People handle frustration and stress in different ways because of specific situations, outside issues and personalities. Some lose faith in their abilities and get depressed, some become more resilient and some get angry. Others do other things as there are many ways to handle internal frustrations. Teens that get angry compound their frustrations because anger surges outward, usually towards another person. They make poor decisions when they are angry and then a teen has to face the consequences for their poor decisions.
While anger is a feeling that is often justified, teens who act out on their anger with violent actions toward the object of their anger, or toward someone else like their parents when they are unable to act out on the object of their anger, are not justified. Teens that get angry and then act out need to be taught that it is not acceptable to do so. They need to be shown that anger and their violent behavior are not one in the same thing; one does not cause the other. Anger is what they are feeling, but the violent behavior is a behavior choice - a poor decision they have made. These teens really need to be shown how to deal with their angry feelings.
Help Your Teen Recognize the Warning Signs of Their Anger
When your teen is able to understand how their anger builds, they will be better able handle their frustrations without be blindsided by becoming full-on angry and possibly exploding. Warning signs that someone is becoming angry are:
- Becoming physically tense
- Gritting teeth
- Hands clench, arms crossed
- Voice gets louder or person becomes stone-cold silent
- Increased and rapid heart rate
- Sweating, especially your palms
- Verbally snapping at others when communicating
- Becoming sarcastic
- Losing their sense of humor
- Acting in an abusive or abrasive manner
- Craving substances that relax the person
- Raising your voice or beginning to yell, scream, or cry
Once your teen recognizes the signs that they have when they are becoming angry, they will become better prepared to deal with their anger in a more positive and less violent way. You can help them by sharing the warning signs you have seen them exhibit when they get angry. Do this in a non-threatening way, having a conversation with them when their anger is not an issue. Share with your teen that you know talking about them managing their anger may frustrate them, but you are hoping that they will be able to use what you are telling them to make better choices when they get angry.
Encourage Your Teen to Prevent Situations That Get Them Angry
There are situations, behaviors and people in everyone's life that will cause you to become angry. Some people get very angry when they drink, use drugs or don't get enough sleep. There may be a person who is always teasing your teen so much so that the sight of them may makes your teen angry. Or your teen daughter may get angry at a girlfriend when she won't stop flirting with her current crush. All of these things can be prevented if your teen gives the effort and time it takes to prevent them.
First, your teen needs to strive towards healthy behaviors, like getting enough sleep, good nutrition and exercise and avoid non-healthy behaviors, like doing drugs or drinking alcohol. Then, your teen needs to think about the importance of certain people in their lives and perhaps reshuffle the pecking order of their friends.

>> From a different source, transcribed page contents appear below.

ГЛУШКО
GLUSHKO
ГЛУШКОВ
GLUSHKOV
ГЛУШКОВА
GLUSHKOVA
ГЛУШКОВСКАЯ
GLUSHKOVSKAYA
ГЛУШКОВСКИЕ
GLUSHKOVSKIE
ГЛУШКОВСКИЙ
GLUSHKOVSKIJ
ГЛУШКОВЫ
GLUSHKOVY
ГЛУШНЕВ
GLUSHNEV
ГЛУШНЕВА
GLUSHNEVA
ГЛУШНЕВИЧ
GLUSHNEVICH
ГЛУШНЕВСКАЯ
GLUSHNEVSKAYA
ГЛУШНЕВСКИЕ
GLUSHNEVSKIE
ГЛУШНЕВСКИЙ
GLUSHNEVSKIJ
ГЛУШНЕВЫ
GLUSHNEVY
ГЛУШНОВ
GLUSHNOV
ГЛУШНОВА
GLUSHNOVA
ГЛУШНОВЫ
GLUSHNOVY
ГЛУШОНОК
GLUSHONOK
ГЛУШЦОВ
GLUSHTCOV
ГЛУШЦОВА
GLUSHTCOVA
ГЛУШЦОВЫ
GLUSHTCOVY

When someone makes you angry time and again, you have to look at why this person has that kind of power over your emotions. Then, you can make a conscious decision to not give that person power over you by avoiding them, finding a new best friend, hanging out with a different group or just by acknowledging that they are not as important as your teen once thought.

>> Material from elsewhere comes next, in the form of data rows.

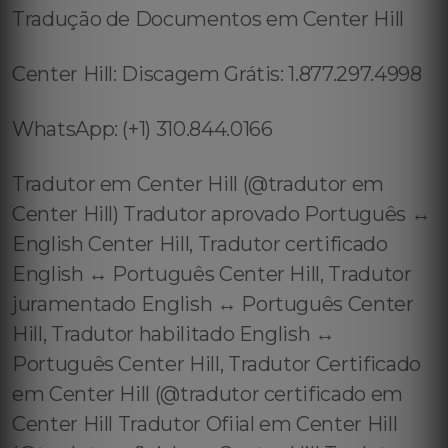
Tradução de Documentos em Center Hill
Center Hill: Discagem Grátis: 1.877.297.4998
WhatsApp: (+1) 310.844.0166
Tradutor em Center Hill (@tradutor em
Center Hill) Tradutor aprovado Português ↔️
English Center Hill, Tradutor certificado
English ↔️ Português Center Hill, Tradutor
juramentado English ↔️ Português Center
Hill, Tradutor habilitado English ↔️
Português Center Hill, Tradutor Certificado
em Center Hill (@tradutor certificado em
Center Hill Tradutor Ofiial em Center Hill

Anger Management Techniques for Your Teen
Even if your teen does every thing they can to prevent themselves from becoming angry, there will still be times when it will happen. Here are some techniques they can use when they get angry:
- Get some exercise. By doing something physical your teen is getting rid of the energy of the built up anger and they will feel better for doing so. They may be able to handle the problem that made them angry after some exercise or they may need some more time - allow them to make that choice.
- Try relaxation techniques. Teens can try: Release Tension With Stress Relief Breathing. While it may seem silly or hard to do for your teen at first, if used regularly these breathing techniques will become second nature and help your teen handle their anger more positively throughout their lives.
- Give your teen some space. Allow your teen to take some time alone to defuse and think through the situation looking for ways to handle it in a positive manner.
- Buy them a journal. Getting their anger out by journaling about it will help your teen not bottle the anger up inside.
Allow Your Teen to Own Their Anger and Its Consequences
Again, your teen is not able to always control their emotions. It's normal, people get angry. But everyone is expected to be in control of their behaviors and not get violent when angry. If a teen does not make the right choices when they are angry, it is important for their parents to allow them to face the natural or logical consequences of their actions. To allow them to not face these consequences will send the wrong message to the teen and they will not put forth an effort to learn how to control their anger. The teen is likely to become more and more violent until limits are set in place. Parents should strive to avoid this outcome.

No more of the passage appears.